* Dataset records

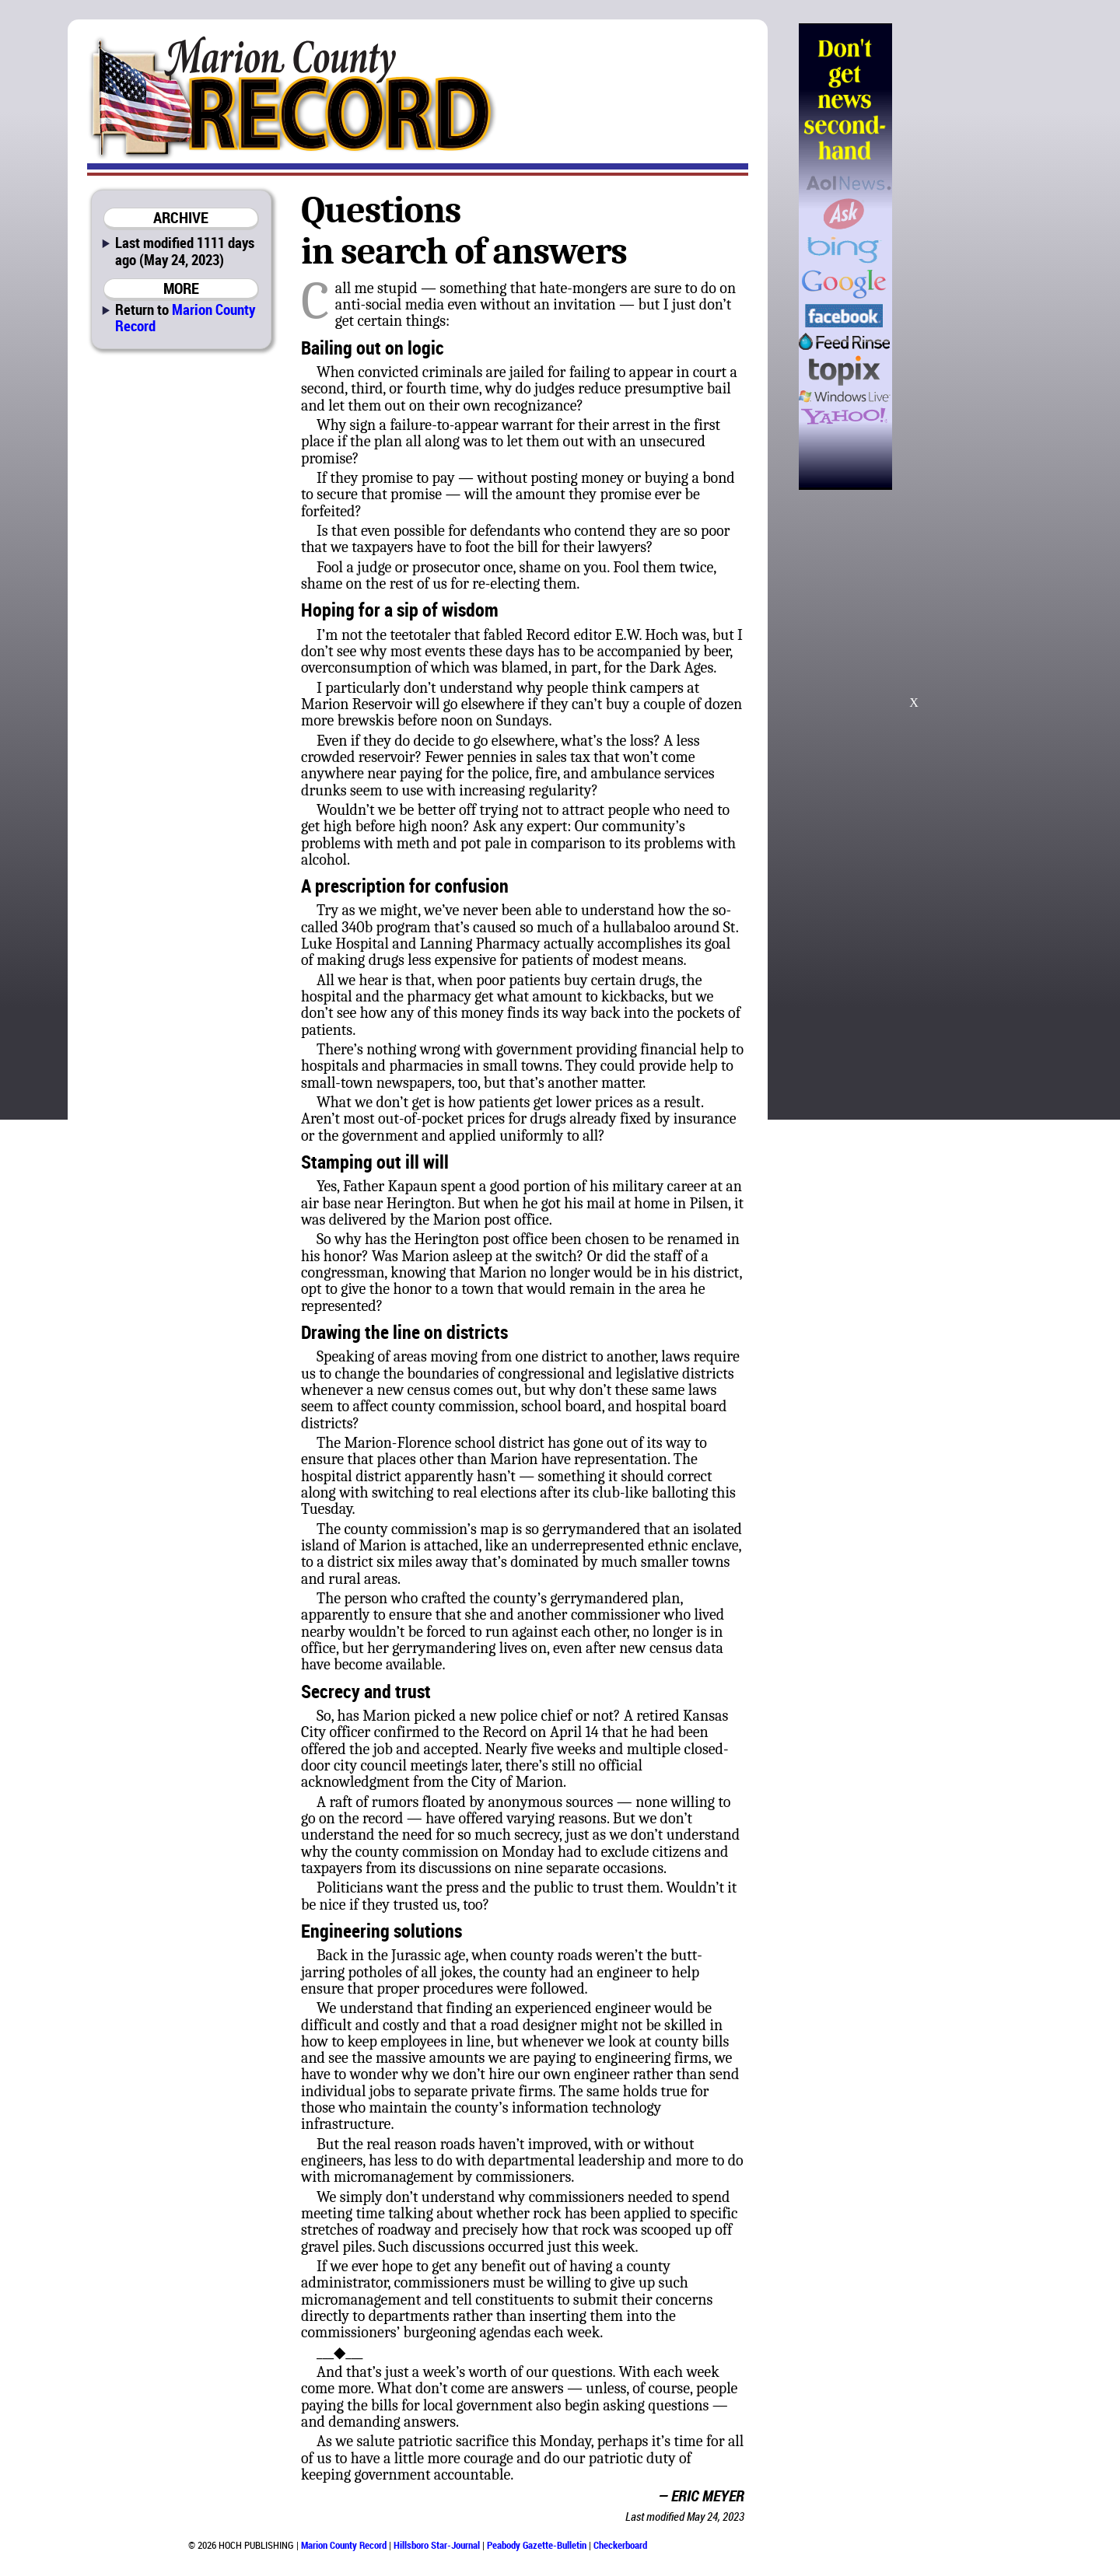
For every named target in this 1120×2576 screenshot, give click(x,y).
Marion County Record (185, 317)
...
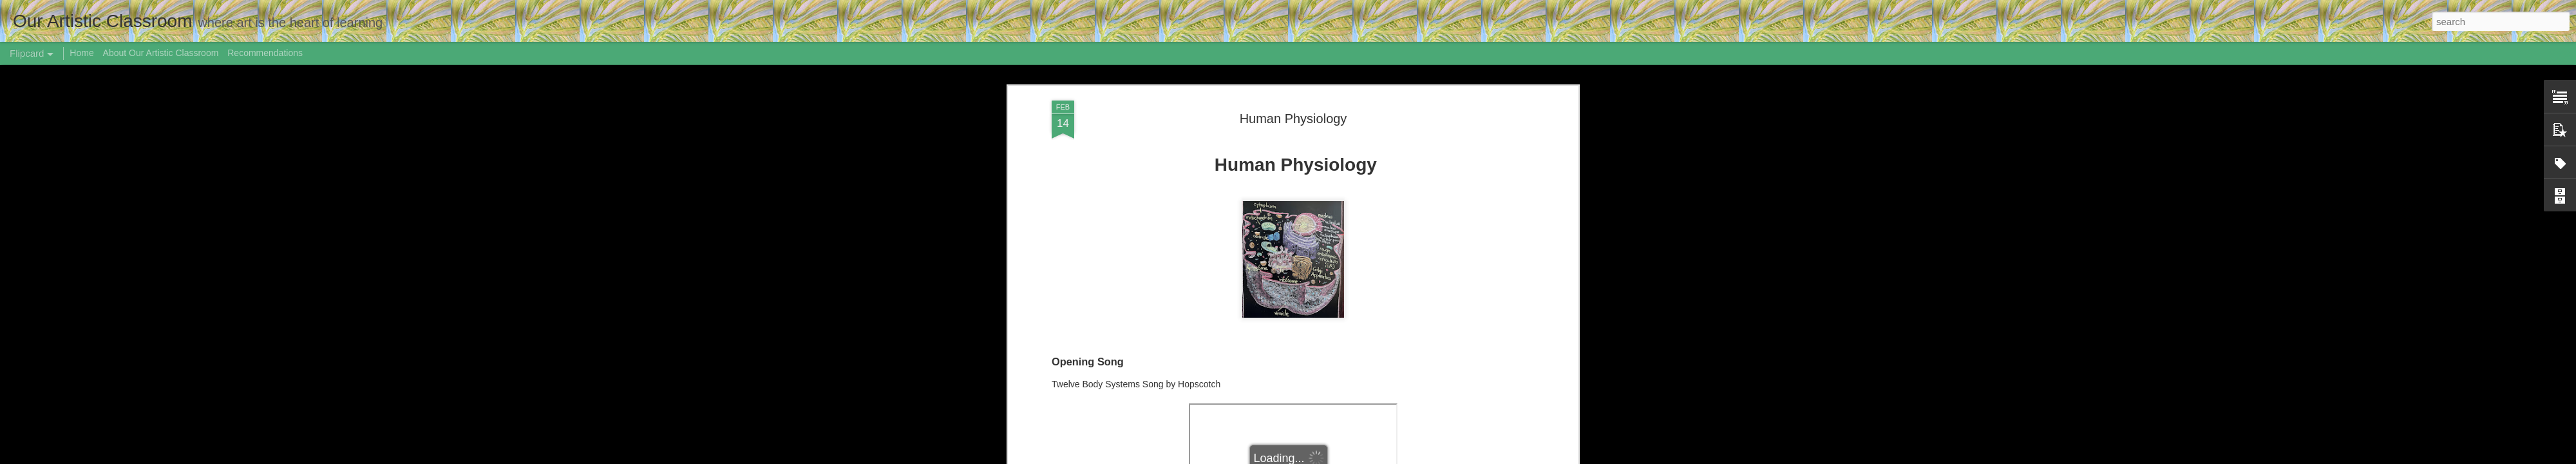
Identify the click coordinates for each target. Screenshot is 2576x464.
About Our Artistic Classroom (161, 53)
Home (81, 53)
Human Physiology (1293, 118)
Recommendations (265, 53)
---
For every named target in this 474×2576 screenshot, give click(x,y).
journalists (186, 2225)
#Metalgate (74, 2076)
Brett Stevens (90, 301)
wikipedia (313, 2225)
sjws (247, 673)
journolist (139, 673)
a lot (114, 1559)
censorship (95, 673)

* Your assignment
Given the records above, reproduce precisely and only the lines between the line holding "About Our Artistic Classroom (161, 53)" and the line holding "Recommendations (265, 53)", inclusive.

* Output of the exercise
About Our Artistic Classroom (161, 53)
Home (81, 53)
Human Physiology (1293, 118)
Recommendations (265, 53)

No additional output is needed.